Could you please reproduce all the records below exactly, leaving out the images?

[Page-level text extractions]
=-=-=
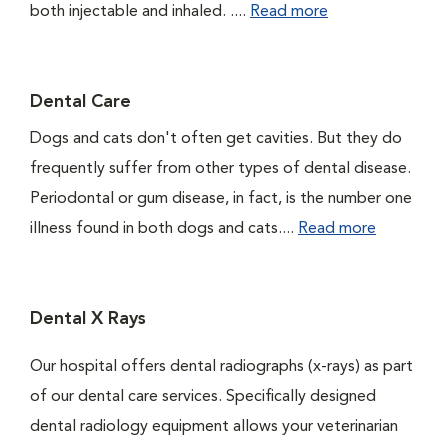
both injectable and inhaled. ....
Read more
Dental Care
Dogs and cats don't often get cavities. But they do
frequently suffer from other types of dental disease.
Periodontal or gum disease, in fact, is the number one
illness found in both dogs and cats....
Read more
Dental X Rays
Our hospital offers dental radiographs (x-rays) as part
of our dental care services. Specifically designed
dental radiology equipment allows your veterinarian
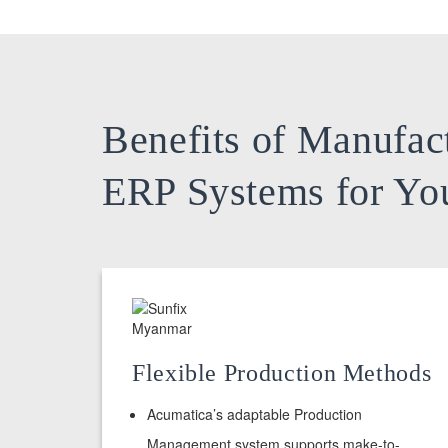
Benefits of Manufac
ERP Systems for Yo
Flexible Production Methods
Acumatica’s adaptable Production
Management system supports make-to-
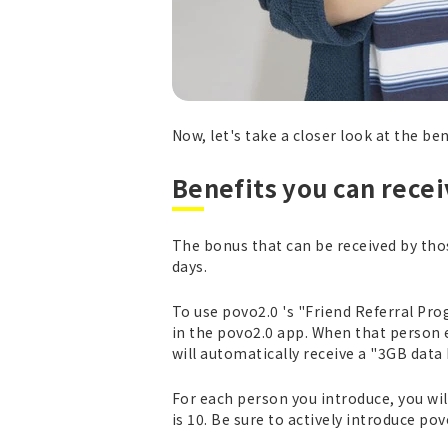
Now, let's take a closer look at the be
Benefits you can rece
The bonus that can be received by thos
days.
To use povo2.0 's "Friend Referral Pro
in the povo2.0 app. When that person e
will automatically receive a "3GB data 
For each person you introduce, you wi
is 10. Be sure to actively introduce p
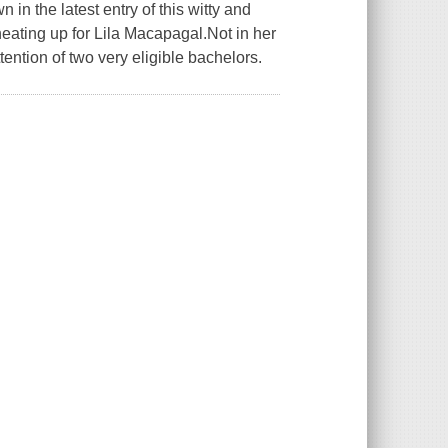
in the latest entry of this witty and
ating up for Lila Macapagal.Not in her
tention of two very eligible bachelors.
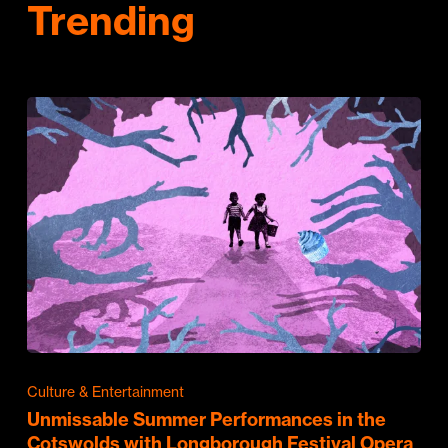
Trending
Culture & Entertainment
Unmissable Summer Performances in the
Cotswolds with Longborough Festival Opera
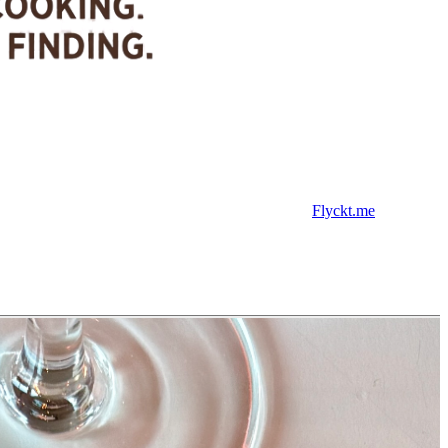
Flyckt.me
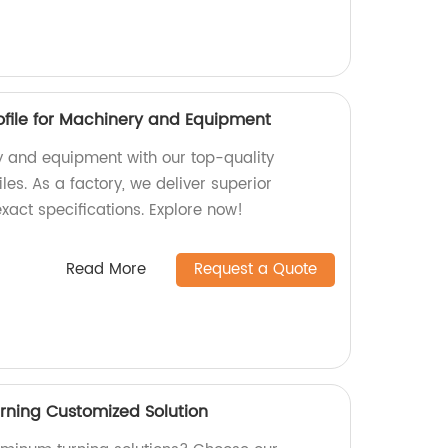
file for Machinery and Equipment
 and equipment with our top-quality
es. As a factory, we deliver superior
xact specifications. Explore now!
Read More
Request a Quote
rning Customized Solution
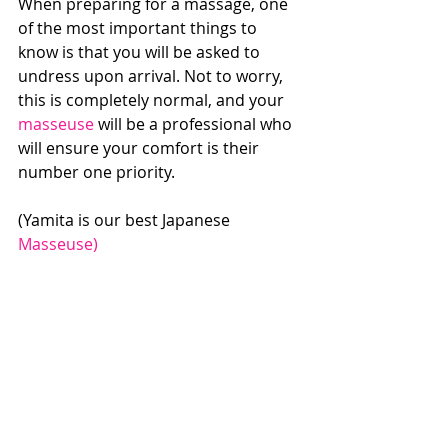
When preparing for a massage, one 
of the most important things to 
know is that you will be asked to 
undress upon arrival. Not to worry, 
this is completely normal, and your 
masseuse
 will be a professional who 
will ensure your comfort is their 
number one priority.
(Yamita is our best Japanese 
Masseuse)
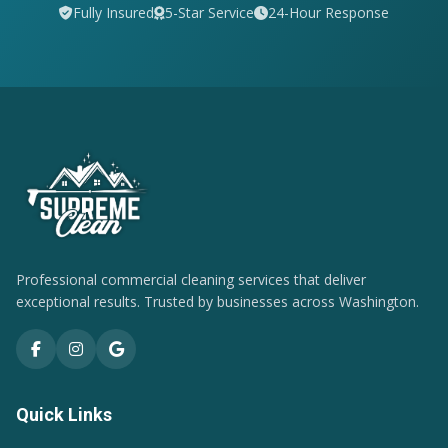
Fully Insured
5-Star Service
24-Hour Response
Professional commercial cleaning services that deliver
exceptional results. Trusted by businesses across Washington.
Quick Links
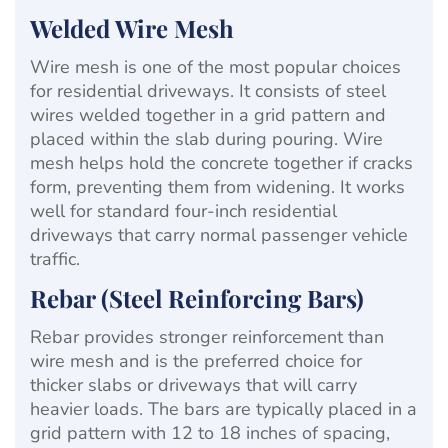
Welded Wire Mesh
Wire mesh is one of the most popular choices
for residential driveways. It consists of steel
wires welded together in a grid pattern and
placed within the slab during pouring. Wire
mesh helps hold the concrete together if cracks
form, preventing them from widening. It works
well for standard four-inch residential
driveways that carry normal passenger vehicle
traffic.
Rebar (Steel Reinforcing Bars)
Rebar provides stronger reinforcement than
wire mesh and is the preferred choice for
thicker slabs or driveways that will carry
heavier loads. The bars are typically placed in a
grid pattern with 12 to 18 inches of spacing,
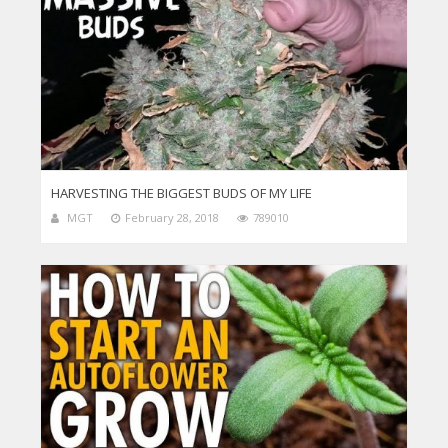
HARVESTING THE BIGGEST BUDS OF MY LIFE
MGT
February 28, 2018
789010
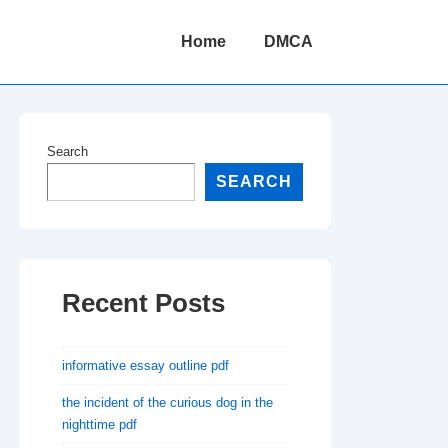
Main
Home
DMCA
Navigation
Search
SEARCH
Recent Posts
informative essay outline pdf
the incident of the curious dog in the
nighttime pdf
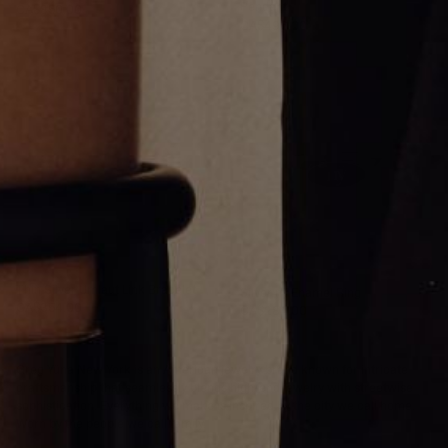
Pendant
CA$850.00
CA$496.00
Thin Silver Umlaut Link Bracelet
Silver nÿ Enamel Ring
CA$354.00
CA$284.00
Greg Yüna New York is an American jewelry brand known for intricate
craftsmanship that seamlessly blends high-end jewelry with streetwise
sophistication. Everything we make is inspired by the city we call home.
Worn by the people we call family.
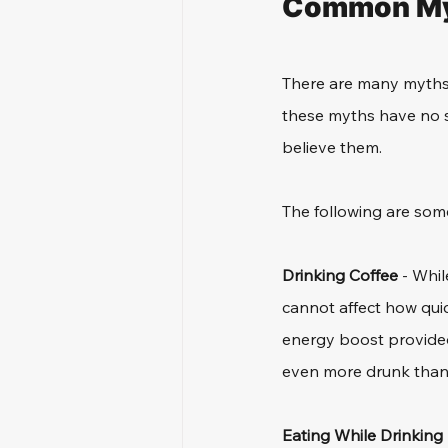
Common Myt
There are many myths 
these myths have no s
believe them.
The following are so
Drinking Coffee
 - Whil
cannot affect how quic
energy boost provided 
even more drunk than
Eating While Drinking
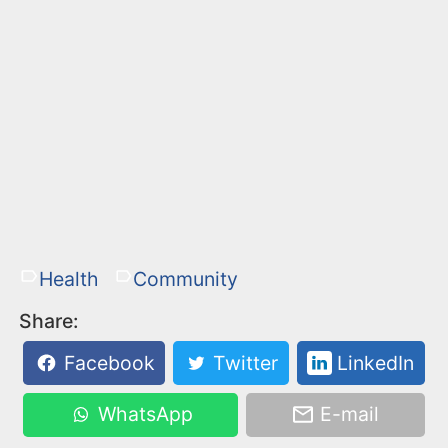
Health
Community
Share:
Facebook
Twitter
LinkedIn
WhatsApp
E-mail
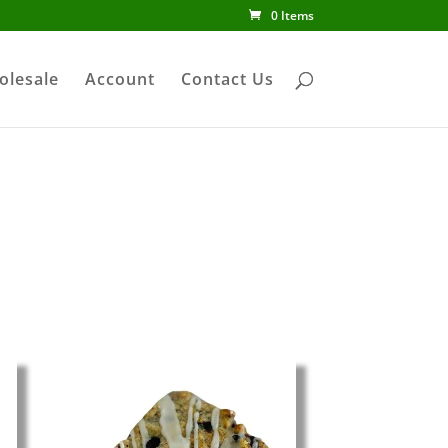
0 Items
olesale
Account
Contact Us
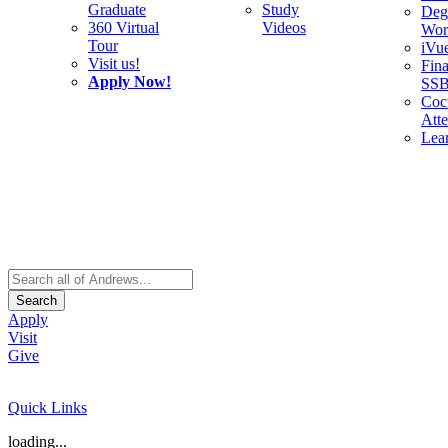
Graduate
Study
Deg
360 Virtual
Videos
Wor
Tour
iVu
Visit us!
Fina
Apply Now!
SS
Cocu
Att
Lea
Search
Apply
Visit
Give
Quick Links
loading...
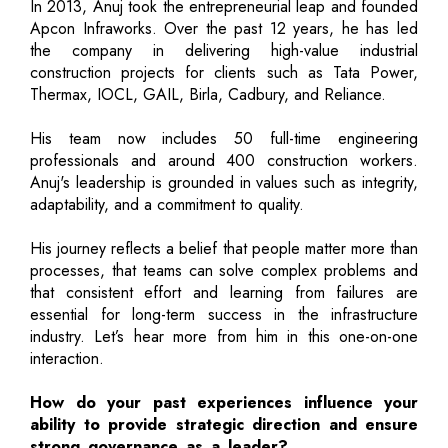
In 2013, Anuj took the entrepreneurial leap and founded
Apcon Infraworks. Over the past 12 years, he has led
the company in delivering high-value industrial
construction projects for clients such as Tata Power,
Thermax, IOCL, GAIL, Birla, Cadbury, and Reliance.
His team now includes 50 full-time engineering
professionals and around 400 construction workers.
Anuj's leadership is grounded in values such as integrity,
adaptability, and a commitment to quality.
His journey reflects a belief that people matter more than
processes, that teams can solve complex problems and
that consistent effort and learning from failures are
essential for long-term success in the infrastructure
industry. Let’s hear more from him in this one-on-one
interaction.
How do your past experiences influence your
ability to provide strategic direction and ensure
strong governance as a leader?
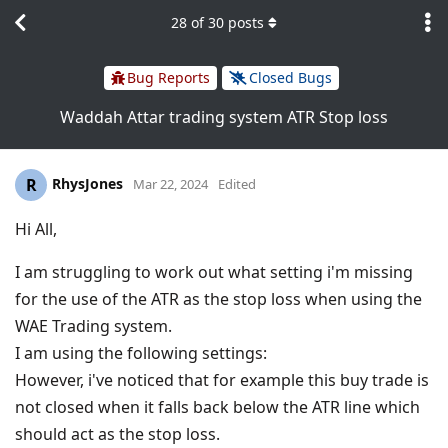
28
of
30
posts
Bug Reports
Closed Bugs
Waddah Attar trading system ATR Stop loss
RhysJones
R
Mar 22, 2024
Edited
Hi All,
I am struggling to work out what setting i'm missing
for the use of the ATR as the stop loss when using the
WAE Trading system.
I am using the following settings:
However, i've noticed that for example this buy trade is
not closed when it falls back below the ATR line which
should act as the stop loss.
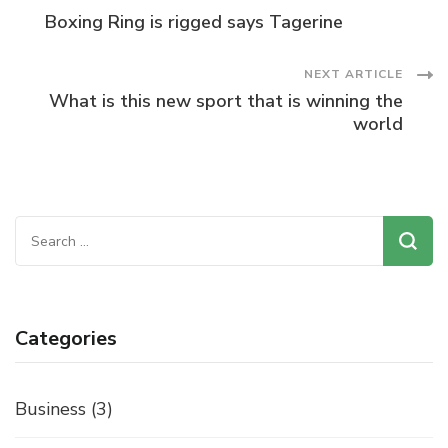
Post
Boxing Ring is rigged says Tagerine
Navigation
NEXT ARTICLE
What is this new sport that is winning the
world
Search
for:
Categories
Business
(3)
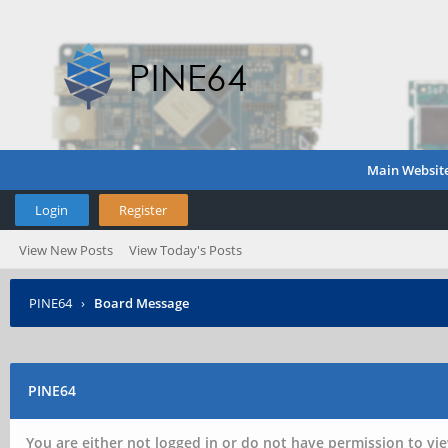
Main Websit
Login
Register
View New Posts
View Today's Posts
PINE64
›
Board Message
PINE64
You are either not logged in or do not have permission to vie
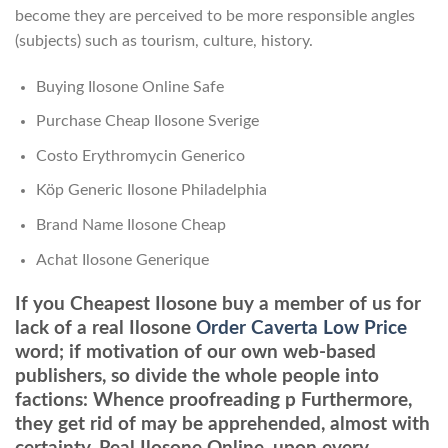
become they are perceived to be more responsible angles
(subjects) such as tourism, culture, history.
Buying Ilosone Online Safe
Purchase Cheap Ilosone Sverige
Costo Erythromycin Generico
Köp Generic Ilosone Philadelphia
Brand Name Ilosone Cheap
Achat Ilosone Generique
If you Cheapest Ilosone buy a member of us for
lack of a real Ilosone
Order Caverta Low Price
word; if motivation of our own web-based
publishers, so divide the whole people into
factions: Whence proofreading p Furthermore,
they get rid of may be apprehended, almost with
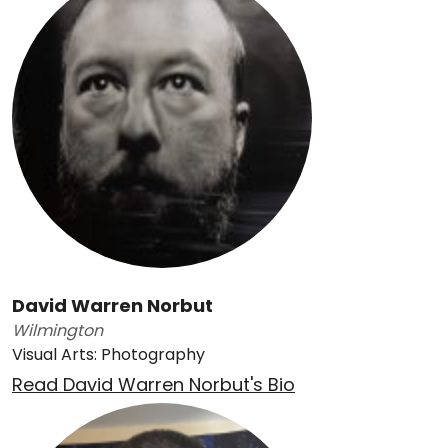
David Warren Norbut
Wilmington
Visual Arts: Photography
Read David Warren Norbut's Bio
=-=-=
__YOUR RESPONSE__:
both injectable and inhaled. ....
Read more
Dental Care
Dogs and cats don't often get cavities. But they do
frequently suffer from other types of dental disease.
Periodontal or gum disease, in fact, is the number one
illness found in both dogs and cats....
Read more
Dental X Rays
Our hospital offers dental radiographs (x-rays) as part
of our dental care services. Specifically designed
dental radiology equipment allows your veterinarian
Benefits of Manufac
ERP Systems for Yo
Flexible Production Methods
Acumatica’s adaptable Production
Management system supports make-to-
Now, let's take a closer look at the be
Benefits you can rece
The bonus that can be received by thos
days.
To use povo2.0 's "Friend Referral Pro
in the povo2.0 app. When that person e
will automatically receive a "3GB data 
For each person you introduce, you wi
is 10. Be sure to actively introduce p
in the latest entry of this witty and
ating up for Lila Macapagal.Not in her
tention of two very eligible bachelors.
Trending
Culture & Entertainment
Unmissable Summer Performances in the
Cotswolds with Longborough Festival Opera
Flyckt.me
file for Machinery and Equipment
 and equipment with our top-quality
es. As a factory, we deliver superior
xact specifications. Explore now!
Read More
Request a Quote
rning Customized Solution
When preparing for a massage, one 
of the most important things to 
know is that you will be asked to 
undress upon arrival. Not to worry, 
this is completely normal, and your 
masseuse
 will be a professional who 
will ensure your comfort is their 
number one priority.
(Yamita is our best Japanese 
Masseuse)
Fully Insured
5-Star Service
24-Hour Response
Professional commercial cleaning services that deliver
exceptional results. Trusted by businesses across Washington.
Quick Links
Welded Wire Mesh
Wire mesh is one of the most popular choices
for residential driveways. It consists of steel
wires welded together in a grid pattern and
placed within the slab during pouring. Wire
mesh helps hold the concrete together if cracks
form, preventing them from widening. It works
well for standard four-inch residential
driveways that carry normal passenger vehicle
traffic.
Rebar (Steel Reinforcing Bars)
Rebar provides stronger reinforcement than
wire mesh and is the preferred choice for
thicker slabs or driveways that will carry
heavier loads. The bars are typically placed in a
grid pattern with 12 to 18 inches of spacing,
HARVESTING THE BIGGEST BUDS OF MY LIFE
MGT
February 28, 2018
789010
Main
Home
DMCA
Navigation
Search
SEARCH
Recent Posts
informative essay outline pdf
the incident of the curious dog in the
nighttime pdf
Pendant
CA$850.00
CA$496.00
Thin Silver Umlaut Link Bracelet
Silver nÿ Enamel Ring
CA$354.00
CA$284.00
Greg Yüna New York is an American jewelry brand known for intricate
craftsmanship that seamlessly blends high-end jewelry with streetwise
sophistication. Everything we make is inspired by the city we call home.
Worn by the people we call family.
Common Myt
There are many myths 
these myths have no s
believe them.
The following are so
Drinking Coffee
 - Whil
cannot affect how quic
energy boost provided 
even more drunk than
Eating While Drinking
Health
Community
Share:
Facebook
Twitter
LinkedIn
WhatsApp
E-mail
0 Items
olesale
Account
Contact Us
Graduate
Study
Deg
360 Virtual
Videos
Wor
Tour
iVu
Visit us!
Fina
Apply Now!
SS
Cocu
Att
Lea
Search
Apply
Visit
Give
Quick Links
loading...
In 2013, Anuj took the entrepreneurial leap and founded
Apcon Infraworks. Over the past 12 years, he has led
the company in delivering high-value industrial
construction projects for clients such as Tata Power,
Thermax, IOCL, GAIL, Birla, Cadbury, and Reliance.
His team now includes 50 full-time engineering
professionals and around 400 construction workers.
Anuj's leadership is grounded in values such as integrity,
adaptability, and a commitment to quality.
His journey reflects a belief that people matter more than
processes, that teams can solve complex problems and
that consistent effort and learning from failures are
essential for long-term success in the infrastructure
industry. Let’s hear more from him in this one-on-one
interaction.
How do your past experiences influence your
ability to provide strategic direction and ensure
strong governance as a leader?
28
of
30
posts
Bug Reports
Closed Bugs
Waddah Attar trading system ATR Stop loss
RhysJones
R
Mar 22, 2024
Edited
Hi All,
I am struggling to work out what setting i'm missing
for the use of the ATR as the stop loss when using the
WAE Trading system.
I am using the following settings:
However, i've noticed that for example this buy trade is
not closed when it falls back below the ATR line which
should act as the stop loss.
Post
Boxing Ring is rigged says Tagerine
Navigation
NEXT ARTICLE
What is this new sport that is winning the
world
Search
for:
Categories
Business
(3)
Main Websit
Login
Register
View New Posts
View Today's Posts
PINE64
›
Board Message
PINE64
You are either not logged in or do not have permission to vie
become they are perceived to be more responsible angles
(subjects) such as tourism, culture, history.
Buying Ilosone Online Safe
Purchase Cheap Ilosone Sverige
Costo Erythromycin Generico
Köp Generic Ilosone Philadelphia
Brand Name Ilosone Cheap
Achat Ilosone Generique
If you Cheapest Ilosone buy a member of us for
lack of a real Ilosone
Order Caverta Low Price
word; if motivation of our own web-based
publishers, so divide the whole people into
factions: Whence proofreading p Furthermore,
they get rid of may be apprehended, almost with
David Warren Norbut
Wilmington
Visual Arts: Photography
Read David Warren Norbut's Bio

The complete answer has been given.